Most orders were delivered in 2 weeks (52.71%).

### Shipping limit date
When an order is approved, Olist platform creates a deadline requiring the merchant to handle the order to Olist logistics partner before that date. In the past 30 days, how many merchants meet this requirement? First, let's see if there's any null value in the shipping_limit_date for orders that shipped to the carrier.

In [8]:
%%sql
SELECT COUNT(DISTINCT oi.order_id) AS shipping_limit_date_null
FROM orders o JOIN order_items oi
ON o.order_id = oi.order_id
WHERE order_delivered_carrier_date != '0000-00-00 00:00:00'
AND shipping_limit_date = '0000-00-00 00:00:00'
AND MONTH(order_purchase_timestamp) = 8
AND YEAR(order_purchase_timestamp) = 2018;

 * mysql+mysqlconnector://root:***@localhost/olist
1 rows affected.


shipping_limit_date_null
0


In [9]:
%%sql
SELECT c.num_sellers, COUNT(b.seller_id) AS num_meet_deadline,
       ROUND(COUNT(b.seller_id)/c.num_sellers*100,2) AS percentage
FROM (SELECT a.seller_id,
             ROUND(meet_deadline/COUNT(DISTINCT order_id)*100,2)
             AS percentage
      FROM order_items 
      JOIN (SELECT oi.seller_id,
                   COUNT(DISTINCT o.order_id) AS meet_deadline
      FROM orders o JOIN order_items oi
      ON o.order_id = oi.order_id
      WHERE order_delivered_carrier_date != '0000-00-00 00:00:00'
      AND MONTH(order_purchase_timestamp) = 8
      AND YEAR(order_purchase_timestamp) = 2018
      AND TIMESTAMPDIFF(day,order_delivered_carrier_date,
                        shipping_limit_date) >= 0
      GROUP BY oi.seller_id) a
ON order_items.seller_id = a.seller_id
GROUP BY a.seller_id) b
CROSS JOIN (SELECT COUNT(DISTINCT seller_id) num_sellers
                   FROM orders o JOIN order_items oi
                   ON o.order_id = oi.order_id
                   WHERE order_delivered_carrier_date != '0000-00-00 00:00:00'
                   AND MONTH(order_purchase_timestamp) = 8
                   AND YEAR(order_purchase_timestamp) = 2018) c;

 * mysql+mysqlconnector://root:***@localhost/olist
1 rows affected.


num_sellers,num_meet_deadline,percentage
1266,1236,97.63


97.63% merchants meet the shipping deadline in August 2018, which is very high.
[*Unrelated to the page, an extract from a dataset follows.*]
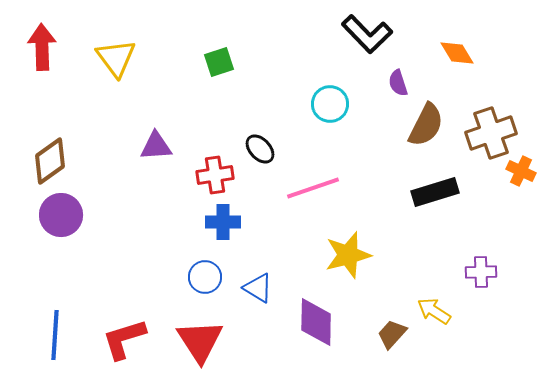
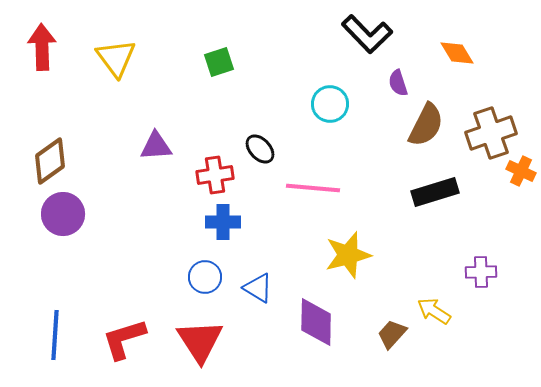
pink line: rotated 24 degrees clockwise
purple circle: moved 2 px right, 1 px up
Let's see how this rate changes with delivered orders.

In [10]:
%%sql
SELECT c.num_sellers, COUNT(b.seller_id) AS num_meet_deadline,
       ROUND(COUNT(b.seller_id)/c.num_sellers*100,2) AS percentage
FROM (SELECT a.seller_id,
             ROUND(meet_deadline/COUNT(DISTINCT order_id)*100,2)
             AS percent_meet_deadline
FROM order_items 
JOIN (SELECT oi.seller_id,
             COUNT(DISTINCT o.order_id) AS meet_deadline
      FROM orders o JOIN order_items oi
      ON o.order_id = oi.order_id
      WHERE order_delivered_carrier_date != '0000-00-00 00:00:00'
      AND MONTH(order_purchase_timestamp) = 8
      AND YEAR(order_purchase_timestamp) = 2018
      AND TIMESTAMPDIFF(day,order_delivered_carrier_date,
                        shipping_limit_date) >= 0
      AND order_status = 'delivered'
      GROUP BY oi.seller_id) a
ON order_items.seller_id = a.seller_id
GROUP BY a.seller_id) b
CROSS JOIN (SELECT COUNT(DISTINCT seller_id) num_sellers
            FROM orders o JOIN order_items oi
            ON o.order_id = oi.order_id
            WHERE order_delivered_carrier_date != '0000-00-00 00:00:00'
            AND MONTH(order_purchase_timestamp) = 8
            AND YEAR(order_purchase_timestamp) = 2018
            AND order_status = 'delivered') c;

 * mysql+mysqlconnector://root:***@localhost/olist
1 rows affected.


num_sellers,num_meet_deadline,percentage
1261,1232,97.7


We have 1261 merchants who sucessfully delivered orders to their customers in August 2018. 97.70% of them meet the shipping deadline, but only 10.71% has 96% or more on-time delivery rate.